Title--Novel Swarm Intelligence Algorithms-Fireworks Algorithm and Its Applications
--Inspired from the collective behaviors of many swarm-based creatures in nature or social phenomena, swarm intelligence (SI) has been received attention and studied extensively, gradually becomes a class of efficiently intelligent optimization methods. Inspired by fireworks’ explosion in air, the so-called fireworks algorithm (FWA) was proposed in 2010. Since then, many improvements and beyond were proposed to increase the efficiency of FWA dramatically, furthermore, a variety of successful applications were reported to enrich the studies of FWA considerably. In this talk, the novel swarm intelligence algorithm, i.e., fireworks algorithm, is briefly introduced and reviewed, then several effective improved algorithms are highlighted, individually. In addition, the multi-objective fireworks algorithm and the graphic processing unit (GPU) based FWA are also briefly presented, particularly the GPU-based FWA is able to speed up the optimization process extremely. Extensive experiments on benchmark functions demonstrate that the improved algorithms significantly increase the accuracy of found solutions, yet decrease the running time sharply. Finally, several typical applications of FWA are presented in detail.

Prof. Ben Niu
Shenzhen University, China

Dr. Ben Niu is a Zhujiang Scholarship Professor and Head with Department of Management Science, Shenzhen University, China. Dr Niu had experiences of visiting at University of Edinburgh in 2018, Arizona State University in 2016, Victoria University of Wellington in 2013, and The Hong Kong University in 2011. During 2013 to 2016 he had been working as a Postdoctoral Research Fellow at The Hong Kong Polytechnic University. In the recent 5 years, he was awarded several honors, including ‘ Hong Kong Scholar’ , ‘Zhujiang Scholar of Guangdong Province’, ’Thousand Hundred Ten Talents of Guangdong Province’, Top Youth Talent of Guangdong Province‘, ‘Overseas High-Caliber Personnel of Shenzhen’, and ‘High-Level Professional in Shenzhen’. As a principle investigator, he supervised 5 projects from National Natural Science Foundation of China, 2 projects from Chinese Postdoctoral Science Foundation. He has published more than 150 papers in the international Journals and international conferences, among which 40 are in refereed international journals, including IEEE/ACM Transactions, AMC, COR, NC, IJPR, IJIM,CIE et al. His main fields of research are Artificial Intelligent Optimization, Operation Research and their applications on Big Data Analysis, Financial Engineering, Business Intelligence, Supply Chain Optimization, and Resource Optimization.

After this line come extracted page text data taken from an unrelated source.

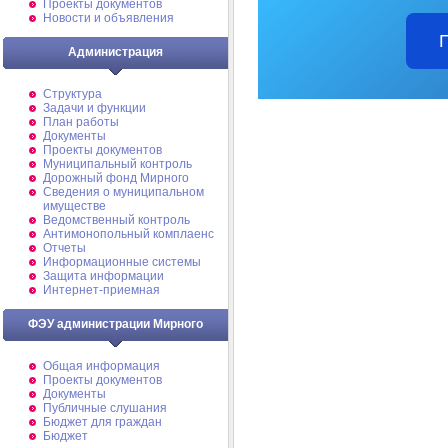
Проекты документов
Новости и объявления
Администрация
Структура
Задачи и функции
План работы
Документы
Проекты документов
Муниципальный контроль
Дорожный фонд Мирного
Cведения о муниципальном
имуществе
Ведомственный контроль
Антимонопольный комплаенс
Отчеты
Информационные системы
Защита информации
Интернет-приемная
ФЭУ администрации Мирного
Общая информация
Проекты документов
Документы
Публичные слушания
Бюджет для граждан
Бюджет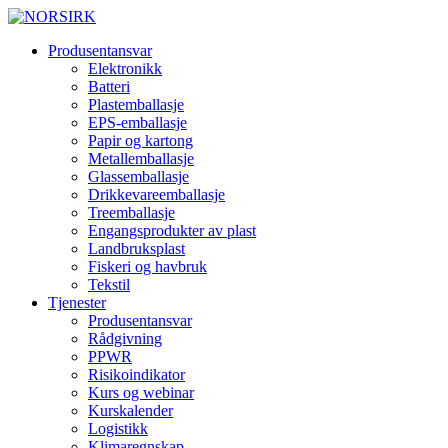
Produsentansvar
Elektronikk
Batteri
Plastemballasje
EPS-emballasje
Papir og kartong
Metallemballasje
Glassemballasje
Drikkevareemballasje
Treemballasje
Engangsprodukter av plast
Landbruksplast
Fiskeri og havbruk
Tekstil
Tjenester
Produsentansvar
Rådgivning
PPWR
Risikoindikator
Kurs og webinar
Kurskalender
Logistikk
Klimaregnskap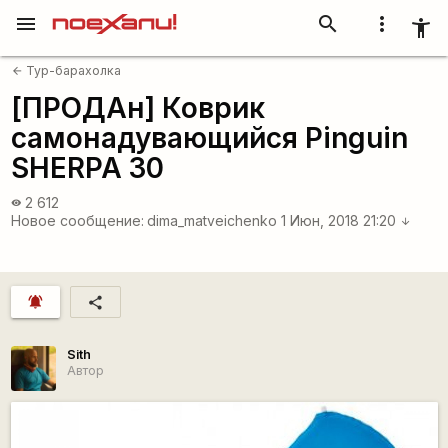
menu
search
more_vert
accessibility_new
Тур-барахолка
arrow_back
[ПРОДАн] Коврик
самонадувающийся Pinguin
SHERPA 30
2 612
visibility
Новое сообщение:
dima_matveichenko
1 Июн, 2018 21:20
arrow_downward
notifications_active
share
Sith
Автор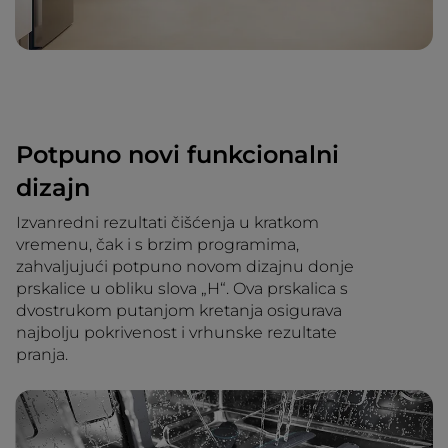
Potpuno novi funkcionalni
dizajn
Izvanredni rezultati čišćenja u kratkom
vremenu, čak i s brzim programima,
zahvaljujući potpuno novom dizajnu donje
prskalice u obliku slova „H“. Ova prskalica s
dvostrukom putanjom kretanja osigurava
najbolju pokrivenost i vrhunske rezultate
pranja.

Title--Recent Advances in Bacteria-inspired Optimization Algorithms
Abstract--Nowadays, most swarm intelligent optimization algorithms are inspired by the behavior of animals. By simulating the foraging behavior of E. coli in human intestines, Bacterial Foraging Algorithm (BFO) was proposed. However, due to lacking of communication among individuals and adopting nested loop, original BFO has several defects, including high memory consumption and low efficiency. Therefore, two BFO variants, including Bacterial Colony Optimization (BCO) and Coevolutionary Structure-Redesigned-Based Bacterial Foraging Optimization (CSRBFO), were developed to address the problems above. To be more specific, BCO considers chemotaxis strategy combined with communication mechanism, while CSRBFO aims to fulfill tasks more effectively by using a single loop to replace the nested loop of BFO. In this talk, initially, original BFO is described reviewed and its two variants (BCO and CSRBFO) are highlighted respectively. Then, some effective strategies for other improved Bacteria-inspired Optimization algorithms are introduced in detail. Finally, some real-world applications and future work of Bacteria-inspired Optimization Algorithms are discussed.